##### RECORDS SHOWN

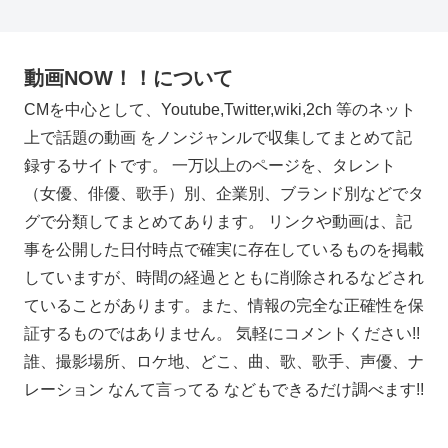
動画NOW！！について
CMを中心として、Youtube,Twitter,wiki,2ch 等のネット
上で話題の動画 をノンジャンルで収集してまとめて記
録するサイトです。 一万以上のページを、タレント
（女優、俳優、歌手）別、企業別、ブランド別などでタ
グで分類してまとめてあります。 リンクや動画は、記
事を公開した日付時点で確実に存在しているものを掲載
していますが、時間の経過とともに削除されるなどされ
ていることがあります。また、情報の完全な正確性を保
証するものではありません。 気軽にコメントください!!
誰、撮影場所、ロケ地、どこ、曲、歌、歌手、声優、ナ
レーション なんて言ってる などもできるだけ調べます!!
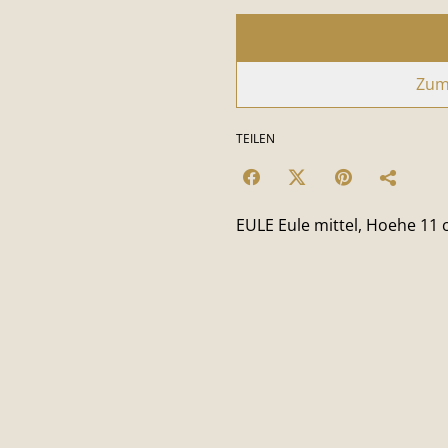
Zum
TEILEN
EULE Eule mittel, Hoehe 11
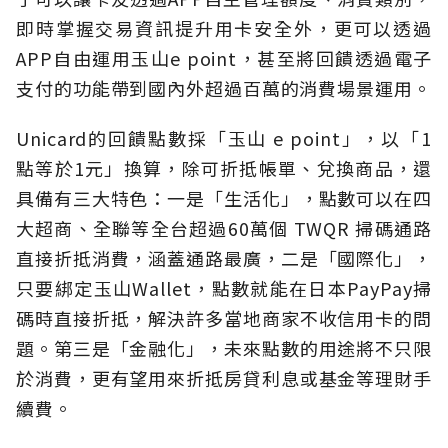
即時掌握交易資訊提升用卡安全外，更可以透過
APP自由運用玉山e point，甚至將回饋透過電子
支付的功能帶到國內外超過百萬的消費場景運用。
Unicard的回饋點數採「玉山 e point」，以「1
點等於1元」換算，除可折抵帳單、兌換商品，還
具備有三大特色：一是「生活化」，點數可以在四
大超商、全聯等全台超過60萬個 TWQR 掃碼通路
直接折抵消費，涵蓋通路最廣，二是「國際化」，
只要綁定玉山Wallet，點數就能在日本PayPay掃
碼時直接折抵，解決許多當地商家不收信用卡的問
題。第三是「金融化」，未來點數的用途將不只限
於消費，更有望用來折抵房貸利息或基金等理財手
續費。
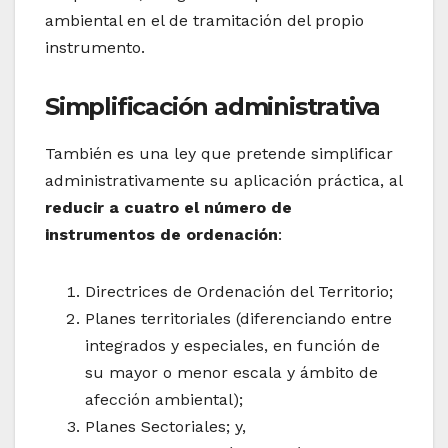
ambiental en el de tramitación del propio
instrumento.
Simplificación administrativa
También es una ley que pretende simplificar
administrativamente su aplicación práctica, al
reducir a cuatro el número de
instrumentos de ordenación
:
Directrices de Ordenación del Territorio;
Planes territoriales (diferenciando entre
integrados y especiales, en función de
su mayor o menor escala y ámbito de
afección ambiental);
Planes Sectoriales; y,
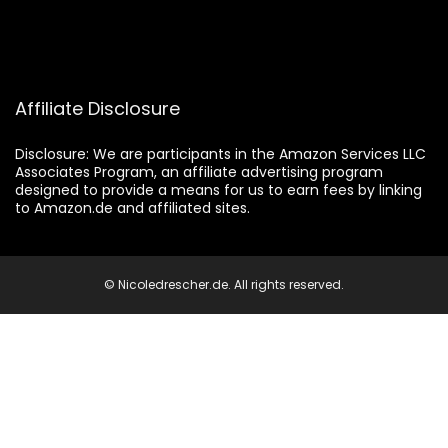
Affiliate Disclosure
Disclosure:
We are participants in the Amazon Services LLC
Associates Program, an affiliate advertising program
designed to provide a means for us to earn fees by linking
to Amazon.de and affiliated sites.
© Nicoledrescher.de. All rights reserved.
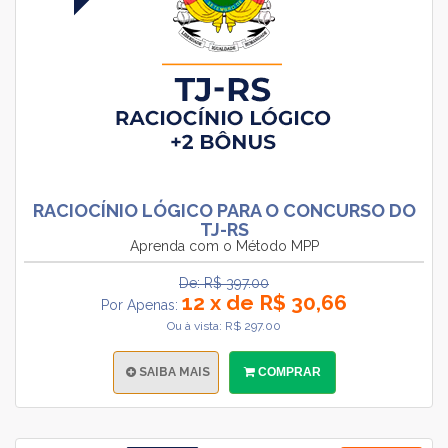
RACIOCÍNIO LÓGICO PARA O CONCURSO DO
TJ-RS
Aprenda com o Método MPP
De: R$ 397.00
12 x de R$ 30,66
Por Apenas:
Ou à vista: R$ 297.00
SAIBA MAIS
COMPRAR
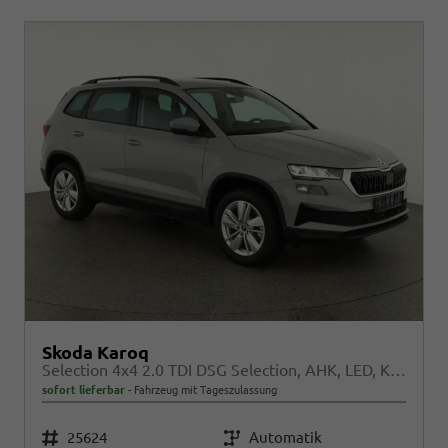
Skoda Karoq
Selection 4x4 2.0 TDI DSG Selection, AHK, LED, Kamera, Winter, 4 J.-Garantie
sofort lieferbar
Fahrzeug mit Tageszulassung
Fahrzeugnr.
25624
Getriebe
Automatik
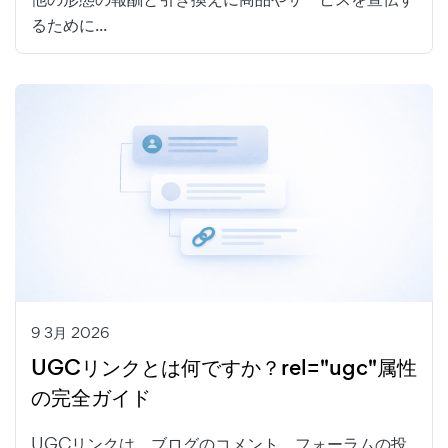
るために...
9 3月 2026
UGCリンクとは何ですか？rel="ugc"属性
の完全ガイド
UGCリンクは、ブログのコメント、フォーラムの投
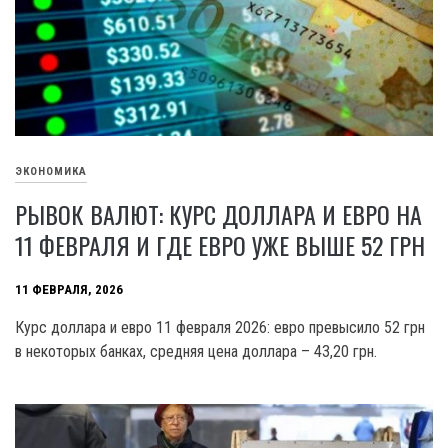
ЭКОНОМИКА
РЫВОК ВАЛЮТ: КУРС ДОЛЛАРА И ЕВРО НА
11 ФЕВРАЛЯ И ГДЕ ЕВРО УЖЕ ВЫШЕ 52 ГРН
11 ФЕВРАЛЯ, 2026
Курс доллара и евро 11 февраля 2026: евро превысило 52 грн
в некоторых банках, средняя цена доллара – 43,20 грн.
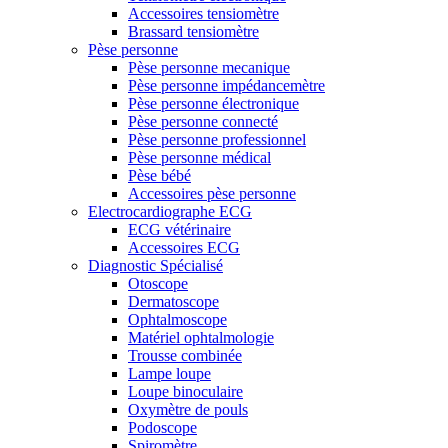
Accessoires tensiomètre
Brassard tensiomètre
Pèse personne
Pèse personne mecanique
Pèse personne impédancemètre
Pèse personne électronique
Pèse personne connecté
Pèse personne professionnel
Pèse personne médical
Pèse bébé
Accessoires pèse personne
Electrocardiographe ECG
ECG vétérinaire
Accessoires ECG
Diagnostic Spécialisé
Otoscope
Dermatoscope
Ophtalmoscope
Matériel ophtalmologie
Trousse combinée
Lampe loupe
Loupe binoculaire
Oxymètre de pouls
Podoscope
Spiromètre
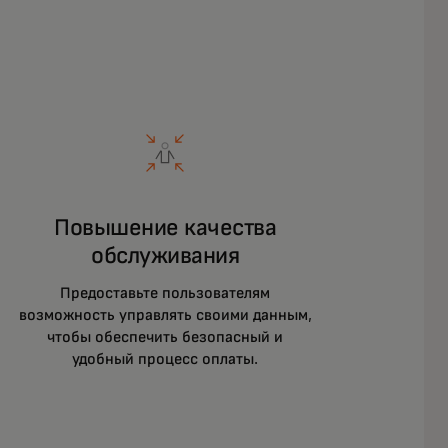
Повышение качества
обслуживания
Предоставьте пользователям
возможность управлять своими данным,
чтобы обеспечить безопасный и
удобный процесс оплаты.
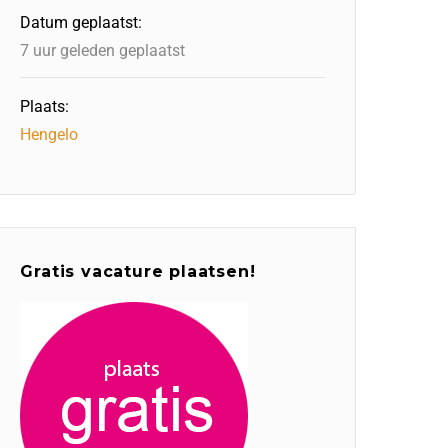
Datum geplaatst:
7 uur geleden geplaatst
Plaats:
Hengelo
Gratis vacature plaatsen!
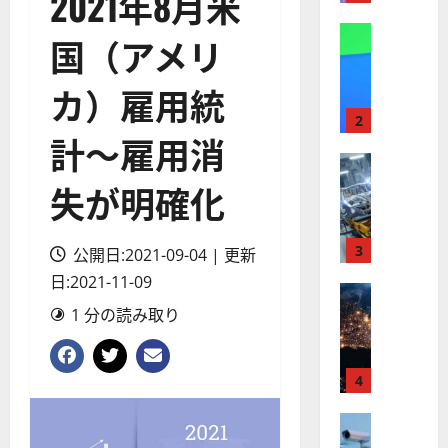
2021年8月米
】
A
株式
国（アメリ
【
I
米
メ
カ）雇用統
国
ガ
株
ト
2
計～雇用消
】
レ
最
株式
ン
【
高
ド
失が明確化
米
値
の
国
更
波
株
新
3
に
公開日:2021-09-04 | 更新
】
続
乗
日:2021-11-09
世
株式
く
る
【
界
1 分の読み取り
ア
A
米
が
ル
S
国
ロ
フ
M
株
ボ
4
ァ
L
】
テ
ベ
（
ト
株式
ィ
ッ
A
【
ラ
ク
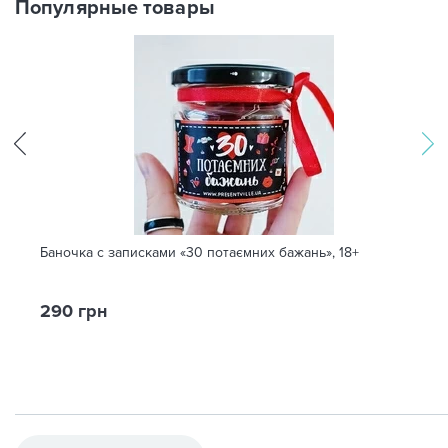
Популярные товары
Баночка с записками «30 потаємних бажань», 18+
290 грн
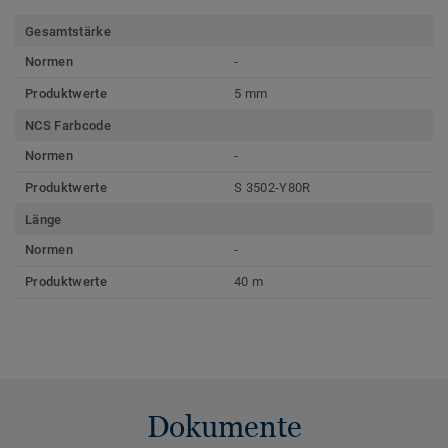
Gesamtstärke
Normen
-
Produktwerte
5 mm
NCS Farbcode
Normen
-
Produktwerte
S 3502-Y80R
Länge
Normen
-
Produktwerte
40 m
Dokumente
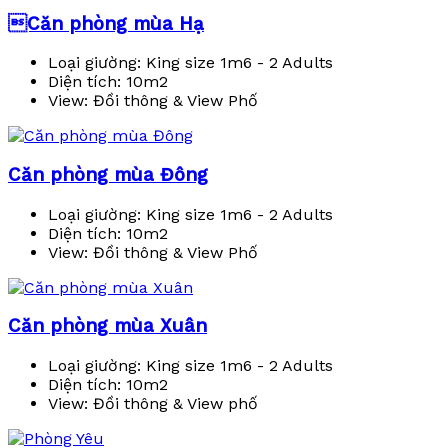
Căn phòng mùa Hạ
Loại giường:
King size 1m6 - 2 Adults
Diện tích:
10m2
View:
Đồi thông & View Phố
Căn phòng mùa Đông
Loại giường:
King size 1m6 - 2 Adults
Diện tích:
10m2
View:
Đồi thông & View Phố
Căn phòng mùa Xuân
Loại giường:
King size 1m6 - 2 Adults
Diện tích:
10m2
View:
Đồi thông & View phố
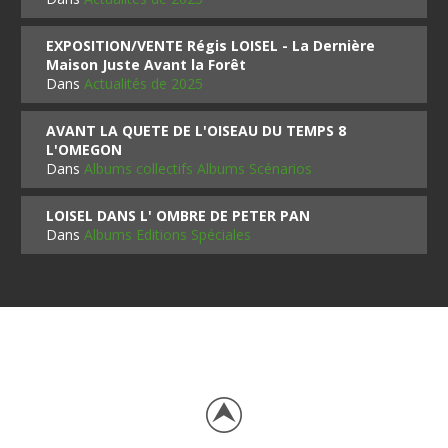
EXPOSITION/VENTE Régis LOISEL - La Dernière
Maison Juste Avant la Forêt
Dans
Actualités de 2025
AVANT LA QUETE DE L'OISEAU DU TEMPS 8
L'OMEGON
Dans
Albums collectifs Albums Scénarios
LOISEL DANS L' OMBRE DE PETER PAN
Dans
Albums Editions Spéciales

##########

> [HOW TO COMPLETE THIS TASK]
Aside from the pictures, copy all of the entries exactly.

> [TASK RESULT]
動画NOW！！について
CMを中心として、Youtube,Twitter,wiki,2ch 等のネット
上で話題の動画 をノンジャンルで収集してまとめて記
録するサイトです。 一万以上のページを、タレント
（女優、俳優、歌手）別、企業別、ブランド別などでタ
グで分類してまとめてあります。 リンクや動画は、記
事を公開した日付時点で確実に存在しているものを掲載
していますが、時間の経過とともに削除されるなどされ
ていることがあります。また、情報の完全な正確性を保
証するものではありません。 気軽にコメントください!!
誰、撮影場所、ロケ地、どこ、曲、歌、歌手、声優、ナ
レーション なんて言ってる などもできるだけ調べます!!
Zum
TEILEN
EULE Eule mittel, Hoehe 11
即時掌握交易資訊提升用卡安全外，更可以透過
APP自由運用玉山e point，甚至將回饋透過電子
支付的功能帶到國內外超過百萬的消費場景運用。
Unicard的回饋點數採「玉山 e point」，以「1
點等於1元」換算，除可折抵帳單、兌換商品，還
具備有三大特色：一是「生活化」，點數可以在四
大超商、全聯等全台超過60萬個 TWQR 掃碼通路
直接折抵消費，涵蓋通路最廣，二是「國際化」，
只要綁定玉山Wallet，點數就能在日本PayPay掃
碼時直接折抵，解決許多當地商家不收信用卡的問
題。第三是「金融化」，未來點數的用途將不只限
於消費，更有望用來折抵房貸利息或基金等理財手
續費。
ambiental en el de tramitación del propio
instrumento.
Simplificación administrativa
También es una ley que pretende simplificar
administrativamente su aplicación práctica, al
reducir a cuatro el número de
instrumentos de ordenación
:
Directrices de Ordenación del Territorio;
Planes territoriales (diferenciando entre
integrados y especiales, en función de
su mayor o menor escala y ámbito de
afección ambiental);
Planes Sectoriales; y,
Affiliate Disclosure
Disclosure:
We are participants in the Amazon Services LLC
Associates Program, an affiliate advertising program
designed to provide a means for us to earn fees by linking
to Amazon.de and affiliated sites.
© Nicoledrescher.de. All rights reserved.
RACIOCÍNIO LÓGICO PARA O CONCURSO DO
TJ-RS
Aprenda com o Método MPP
De: R$ 397.00
12 x de R$ 30,66
Por Apenas:
Ou à vista: R$ 297.00
SAIBA MAIS
COMPRAR
Skoda Karoq
Selection 4x4 2.0 TDI DSG Selection, AHK, LED, Kamera, Winter, 4 J.-Garantie
sofort lieferbar
Fahrzeug mit Tageszulassung
Fahrzeugnr.
25624
Getriebe
Automatik
るために...
9 3月 2026
UGCリンクとは何ですか？rel="ugc"属性
の完全ガイド
UGCリンクは、ブログのコメント、フォーラムの投
ЭКОНОМИКА
РЫВОК ВАЛЮТ: КУРС ДОЛЛАРА И ЕВРО НА
11 ФЕВРАЛЯ И ГДЕ ЕВРО УЖЕ ВЫШЕ 52 ГРН
11 ФЕВРАЛЯ, 2026
Курс доллара и евро 11 февраля 2026: евро превысило 52 грн
в некоторых банках, средняя цена доллара – 43,20 грн.
Accessoires tensiomètre
Brassard tensiomètre
Pèse personne
Pèse personne mecanique
Pèse personne impédancemètre
Pèse personne électronique
Pèse personne connecté
Pèse personne professionnel
Pèse personne médical
Pèse bébé
Accessoires pèse personne
Electrocardiographe ECG
ECG vétérinaire
Accessoires ECG
Diagnostic Spécialisé
Otoscope
Dermatoscope
Ophtalmoscope
Matériel ophtalmologie
Trousse combinée
Lampe loupe
Loupe binoculaire
Oxymètre de pouls
Podoscope
Spiromètre
Повышение качества
обслуживания
Предоставьте пользователям
возможность управлять своими данным,
чтобы обеспечить безопасный и
удобный процесс оплаты.
Datum geplaatst:
7 uur geleden geplaatst
Plaats:
Hengelo
Gratis vacature plaatsen!
2021年8月米
】
A
株式
国（アメリ
【
I
米
メ
カ）雇用統
国
ガ
株
ト
2
計～雇用消
】
レ
最
株式
ン
【
高
ド
失が明確化
米
値
の
国
更
波
株
新
3
に
公開日:2021-09-04 | 更新
】
続
乗
日:2021-11-09
世
株式
く
る
【
界
1 分の読み取り
ア
A
米
が
ル
S
国
ロ
フ
M
株
ボ
4
ァ
L
】
テ
ベ
（
ト
株式
ィ
ッ
A
【
ラ
ク
Популярные товары
Баночка с записками «30 потаємних бажань», 18+
290 грн
Gesamtstärke
Normen
-
Produktwerte
5 mm
NCS Farbcode
Normen
-
Produktwerte
S 3502-Y80R
Länge
Normen
-
Produktwerte
40 m
Dokumente
Căn phòng mùa Hạ
Loại giường:
King size 1m6 - 2 Adults
Diện tích:
10m2
View:
Đồi thông & View Phố
Căn phòng mùa Đông
Loại giường:
King size 1m6 - 2 Adults
Diện tích:
10m2
View:
Đồi thông & View Phố
Căn phòng mùa Xuân
Loại giường:
King size 1m6 - 2 Adults
Diện tích:
10m2
View:
Đồi thông & View phố
EXPOSITION/VENTE Régis LOISEL - La Dernière
Maison Juste Avant la Forêt
Dans
Actualités de 2025
AVANT LA QUETE DE L'OISEAU DU TEMPS 8
L'OMEGON
Dans
Albums collectifs Albums Scénarios
LOISEL DANS L' OMBRE DE PETER PAN
Dans
Albums Editions Spéciales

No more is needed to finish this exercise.